Telefonu elime alıp saate baktım 9 olmuştu en azından yüreğine inmeyecek bir saatte arayacaktım. Uyanık olduğunu tahmin edip, tereddüt ederek aradım. Uykulu bir ses duyunca gözümü kapattım. "Uyandırdım sanırım kusura bakma sonra ararım."

"Uyanmıştım aslında yeniden uyuya kalmışım hava biraz soğuk ondan ne oldu?"

Yüzümü Azer'e çevirdim dedikoducu kadınlar gibi kulağını telefona dayadı resmen. "Aslında seninle biri konuşacak." Kafamı çekip telefonu eline tutuşturdum. Azer ne yapacağını şaşırmış bir şekilde telefonu kulağına koymadan boğazını temizledi.
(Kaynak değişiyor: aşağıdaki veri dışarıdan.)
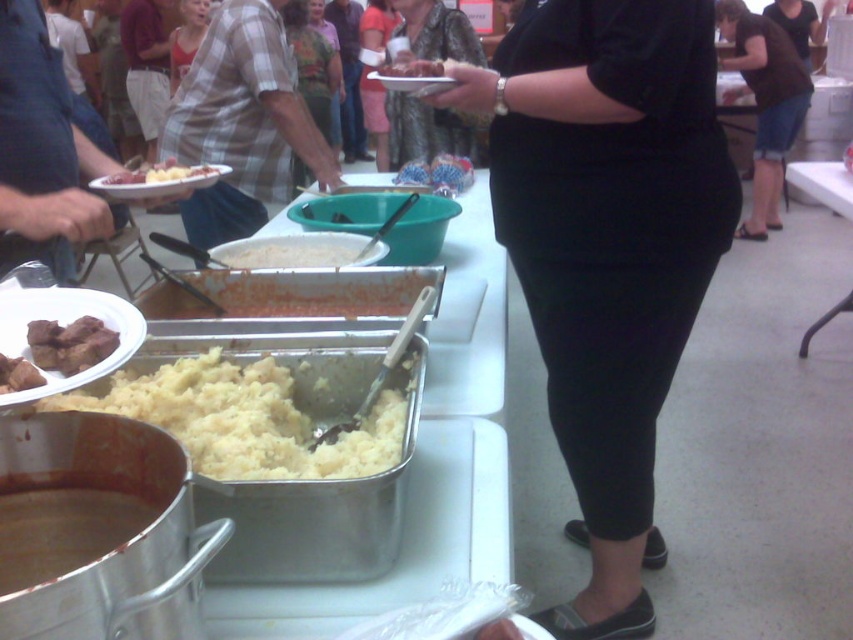 You are organizing a clothing donation drive and need to determine if the leather jacket at center can fit into a donation box that is the same width as the brown matte meat at left. Based on the scene, can the jacket fit?

The leather jacket at center might be wider than brown matte meat at left, so it may not fit into the donation box designed for the width of the brown matte meat at left.

You are a guest at the event and want to know which item is shorter between the brown matte meat at center and the matte black shirt at center. Which one is shorter?

The brown matte meat at center is shorter than the matte black shirt at center.

You are at a community event and want to grab some food. You see the yellow mashed potato at center and the matte white shirt at upper left. Which item is closer to you?

The yellow mashed potato at center is closer to you because it is in front of the matte white shirt at upper left. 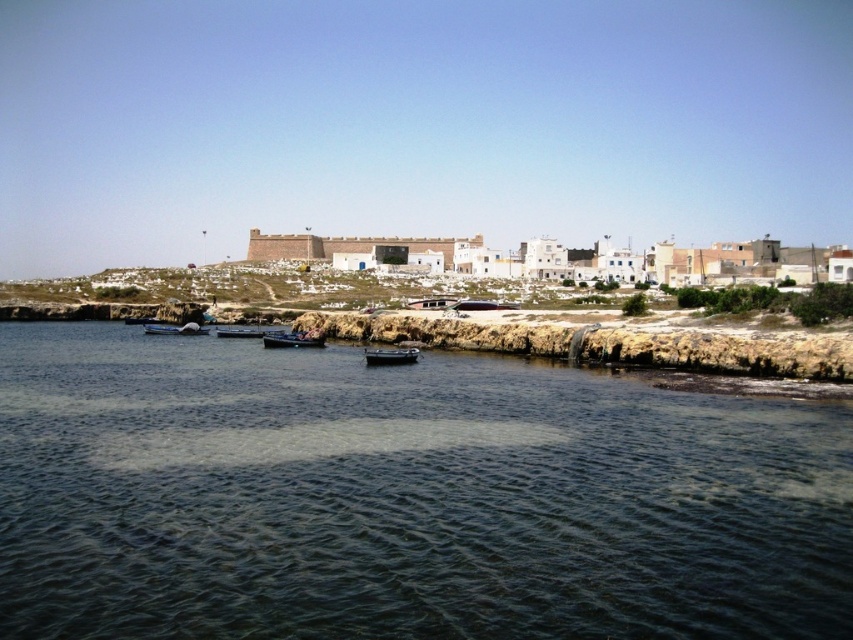 You are a photographer planning to capture the wooden boat at center in your shot. The camera you are using has a focal length of 50mm. If the boat is located at coordinates point 0.519, 0.292, can you estimate whether the boat will be in the center of the frame?

The wooden boat at center is positioned at point (x=248, y=332), which is very close to the center coordinates of the frame. Therefore, the boat will be centered in the photograph.

You are a photographer planning to capture the entire scene in one shot. Given that the dark green water at center and the black rubber boat at lower center must both be visible, which object will occupy more of the frame?

The dark green water at center will occupy more of the frame because it is larger in size than the black rubber boat at lower center according to the description. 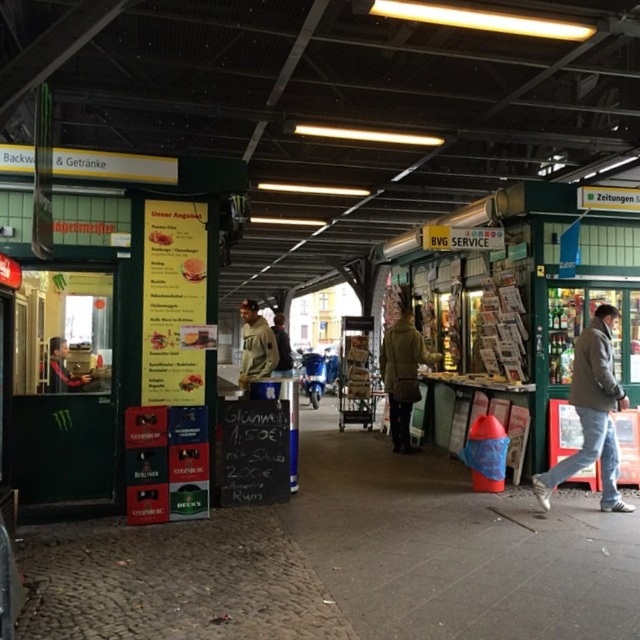 Question: Is light brown leather jacket at lower right to the left of khaki cotton jacket at center from the viewer's perspective?

Choices:
 (A) yes
 (B) no

Answer: (B)

Question: Among these objects, which one is farthest from the camera?

Choices:
 (A) light brown leather jacket at lower right
 (B) light brown leather jacket at center
 (C) khaki cotton jacket at center
 (D) green wool coat at center

Answer: (C)

Question: Is light brown leather jacket at lower right wider than khaki cotton jacket at center?

Choices:
 (A) no
 (B) yes

Answer: (B)

Question: Among these objects, which one is nearest to the camera?

Choices:
 (A) matte black jacket at left
 (B) light brown leather jacket at center
 (C) light brown leather jacket at lower right
 (D) khaki cotton jacket at center

Answer: (C)

Question: Is light brown leather jacket at lower right smaller than green wool coat at center?

Choices:
 (A) yes
 (B) no

Answer: (A)

Question: Which point is closer to the camera taking this photo?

"Konuşmak gibi bir niyetim yoktu, Karaca uydurdu. Eşini konuşmak için kaçırdım, inadı sağolsun kovdu dün bizide mecbur kaldım. Kağıt üstünde kocası olunca da nezaketen haber verdim korkma diye. Sen değil ha çocuklarınız. Kapatıyorum 1 2 güne ulaşır sana Karaca."

Telefonu tamamen kapatıp cebine attı Azer. Gözlerim şaşkınlıkla açıldı. Bir şey söyleyemeden kollarının biri belimde, diğeri dizimin altında bulundu. "Ne yapıyorsun?!" derken çoktan kucağına almış beni eve götürmeye başlamıştı. "Nedir bu çektiğim çile?!"

"Seninki çileyse benimki eziyet Karaca." Azer kapının önüne gelince elindeki anahtarı deliğe koyup çevirdi. "Sen doğumdan sonra sağlam kilo almışsın. Belim koptu belim."

"Sen gerçekleri duyunca kendine bir şey yaparsın kesin." Kendi kendime bunu mırıldanınca Azer bana döndü. "Kendi kendime söyleniyorum." Elini anahtardan çekip kilidi daha sert bastırarak açtım kapıyı. "Kilit doğru, çevirdiğin yön yanlış Azer."

Evin içi karanlık olduğu için beni bir yere bıraktı. "Nereye kayboldun? Işıkları açsaydın en azından." Devrilme sesi gelince o tarafa döndüm, sonra ışıklar açılmış Azer yanıma yürümeye başlamıştı. Gülerek oturup elini omzuma atınca tutup koltuğun üstüne koydum.

"Dokunmuyorum tamam." Azer ellerini suçluymuş gibi havaya kaldırdı. "Alyansı görmek istemiyorum lütfen çıkartır mısın?" Ters ters Azer'e bakınca kollarını benim gibi bağlayıp önüne döndü. "Susacak mıyız böyle? Konuşmadan nasıl bileceğim ben senin neler yaşadığını? Kusura bakma, itiraz edemezsin yerin dibine girdin sanki bulamadım seni."